On Friday, April 12, 2013, the gold price (in terms of dollars) took a huge hit. It was down over 5% on the day. It closed well below the $1,500 per ounce level. Is this a bearish sign for gold or is it a bearish sign for the U.S. economy?
The stock market didn’t do a lot on the same day, but it was noteworthy that the 10-year yield dropped down to 1.72%.
Some of the explanations for the big drop were that wholesale prices fell and that other reports were raising concerns about the economy. Of course, I’m not sure why the gold market doesn’t react the way the stock market does with bad news. If the economy is bad, that means the Fed will just keep creating more money out of thin air, which should ultimately be good for gold.
This seems to be an on-going tug-of-war between a recession on the one hand and the Fed’s inflation on the other. Of course, both sides might lose and we may all end up in the mud pit in the middle. We could end up with recessionary conditions, including high unemployment, coupled with high price inflation.

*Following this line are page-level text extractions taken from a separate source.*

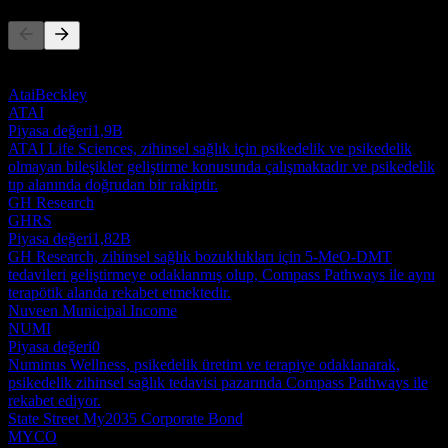
Bu liste, son piyasa olaylarına dayalı bir analizdir. Yatırım tavsiyesi
değildir.
AtaiBeckley
ATAI
Piyasa değeri
1,9B
ATAI Life Sciences, zihinsel sağlık için psikedelik ve psikedelik
olmayan bileşikler geliştirme konusunda çalışmaktadır ve psikedelik
tıp alanında doğrudan bir rakiptir.
GH Research
GHRS
Piyasa değeri
1,82B
GH Research, zihinsel sağlık bozuklukları için 5-MeO-DMT
tedavileri geliştirmeye odaklanmış olup, Compass Pathways ile aynı
terapötik alanda rekabet etmektedir.
Nuveen Municipal Income
NUMI
Piyasa değeri
0
Numinus Wellness, psikedelik üretim ve terapiye odaklanarak,
psikedelik zihinsel sağlık tedavisi pazarında Compass Pathways ile
rekabet ediyor.
State Street My2035 Corporate Bond
MYCO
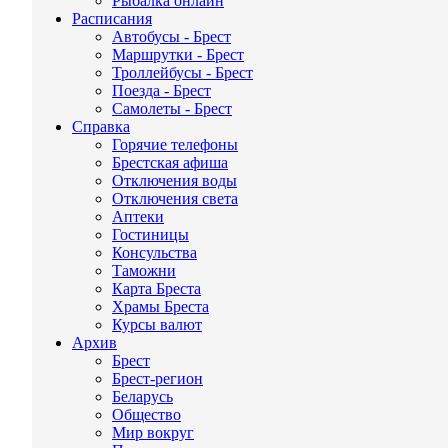
Рыбалка онлайн
Расписания
Автобусы - Брест
Маршрутки - Брест
Троллейбусы - Брест
Поезда - Брест
Самолеты - Брест
Справка
Горячие телефоны
Брестская афиша
Отключения воды
Отключения света
Аптеки
Гостиницы
Консульства
Таможни
Карта Бреста
Храмы Бреста
Курсы валют
Архив
Брест
Брест-регион
Беларусь
Общество
Мир вокруг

I was thinking that the Fed’s monetary policy would win out in the short run. (It will never win out in the long run. We will eventually get hyperinflation or a severe correction.) The monetary base continues to increase at unprecedented levels. With the huge rise in the stock market, I was thinking we were seeing another artificial boom and that it could last a little while. But with the latest big correction in gold, I am closer to 50/50 now.

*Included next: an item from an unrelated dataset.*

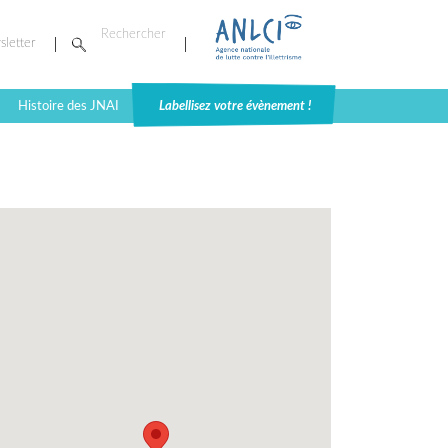
sletter
Histoire des JNAI
Labellisez votre évènement !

With the major correction in gold in one day, coupled with a decreasing yield on treasuries, a near-term recession is looking more likely. I know that we already have recessionary conditions in many ways, but I am referring to an official recession.
I don’t underestimate the power of the Fed to prop things up in the short term. Huge injections of monetary stimulus has its effects. We have seen that with the stock market. It might be enough to overcome an official recession in the near term.
I really think that things will become more clear over the next few months. We may see a quick bounce back in gold and see the artificial boom resume. If, on the other hand, gold keeps going down, I think it is a sign of a deeper recession in the near term.
But even with the latter scenario, that will just mean that Bernanke and the Fed will continue to be aggressive with its monetary policy. This will be bullish for gold ultimately. So either way, I would look at the drop in gold as a buying opportunity. It is just a question of how long it will take to pay off.